6. White Space by Ilsa Bick

Seventeen-year-old Emma Lindsay has problems: a head full of metal, no parents, a crazy artist for a guardian whom a stroke has turned into a vegetable, and all those times when she blinks away, dropping into other lives so ghostly and surreal it's as if the story of her life bleeds into theirs. But one thing Emma has never doubted is that she's real.
Then she writes "White Space," a story about these kids stranded in a spooky house during a blizzard. Unfortunately, "White Space" turns out to be a dead ringer for part of an unfinished novel by a long-dead writer. Thing is, when Emma blinks, she might be doing the same and, before long, she's dropped into the very story she thought she'd written.

7. Sound & Fury by Jeffrey Cook

Ask a bunch of eclectic writers to write stories inspired by one of the greatest dramatists of all time. Cast the stories in various punk genres: Cyber, Tesla, Diesel, Steam, Clock. Result: an innovative collection of stories inspired by the Bard, with a twist! Punk stories show the path not taken or the path that shouldn't be taken. Let us reshape your world.

8. The Paper Swan by Leylah Attar

They say it takes 21 days to form a habit.
They lie.
For 21 days she held on.
But on Day 22, she would have given anything for the sweet slumber of death.
Because on Day 22, she realizes that her only way out means certain death for one of the two men she loves.

9. The Girl From Everywhere by Heidi Heilig

Nix’s life began in Honolulu in 1868. Since then she has traveled to mythic Scandinavia, a land from the tales of One Thousand and One Nights, modern-day New York City, and many more places both real and imagined. As long as he has a map, Nix’s father can sail his ship, The Temptation, to any place, any time. But now he’s uncovered the one map he’s always sought—1868 Honolulu, before Nix’s mother died in childbirth. Nix’s life—her entire existence—is at stake. No one knows what will happen if her father changes the past. It could erase Nix’s future, her dreams, her adventures . . . her connection with the charming Persian thief, Kash, who’s been part of their crew for two years. If Nix helps her father reunite with the love of his life, it will cost her her own.
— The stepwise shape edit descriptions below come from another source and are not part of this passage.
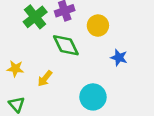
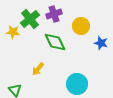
blue star: (119, 58) -> (101, 43), moved
yellow star: (15, 69) -> (13, 32), moved

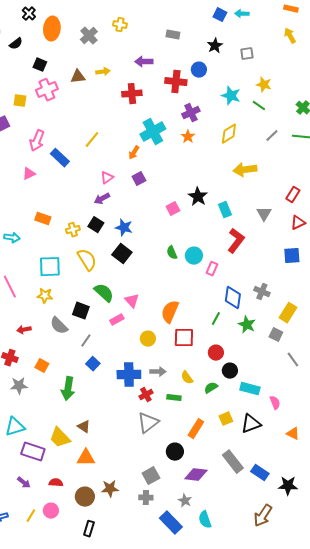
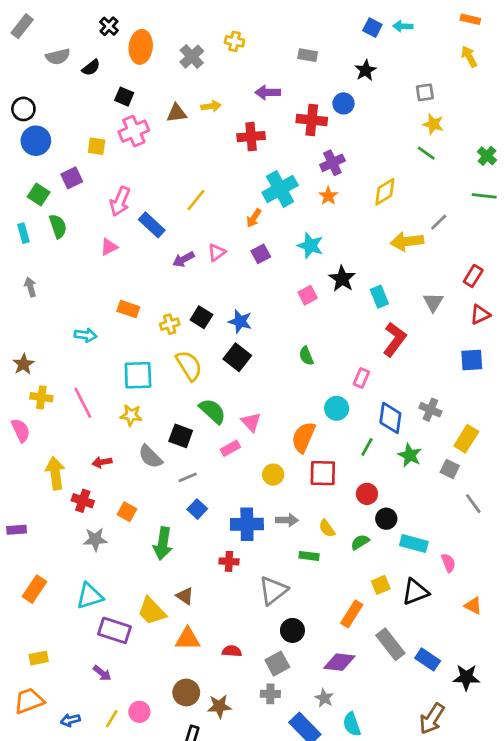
gray square: (247, 54) -> (425, 92), moved
cyan star: (231, 96) -> (310, 246), moved
gray line: (272, 136) -> (439, 222), moved
purple arrow: (102, 199) -> (183, 259), moved
cyan circle: (194, 256) -> (337, 408), moved
gray line: (86, 341) -> (188, 477), turned 32
red cross: (146, 395) -> (229, 561), moved, turned 32
orange rectangle: (196, 429) -> (352, 614), moved
black circle: (175, 452) -> (292, 630), moved
red semicircle: (56, 483) -> (232, 651), moved
brown star: (110, 489) -> (219, 706), moved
10. Sex, Drugs, and Rock 'n' Roll by Zoe Cormier

How can wordless collections of sounds send shivers down our spines and tickle ancient parts of our brains we share with reptiles? How did a chemist's quest to create a drug to ease the pain of childbirth result in the creation of LSD? Why do goats partake in oral sex, and how can a horse (or even a table) make us weak in the knees? And how on earth could the revered 'father of anatomy' not know where the clitoris was?
From tortoiseshell condoms to superstar athletes on hallucinogens, these burning questions are explored and dissected, mixed with insights from some of the world's bravest, cleverest and downright weirdest scientist experimenting on the edge - and themselves.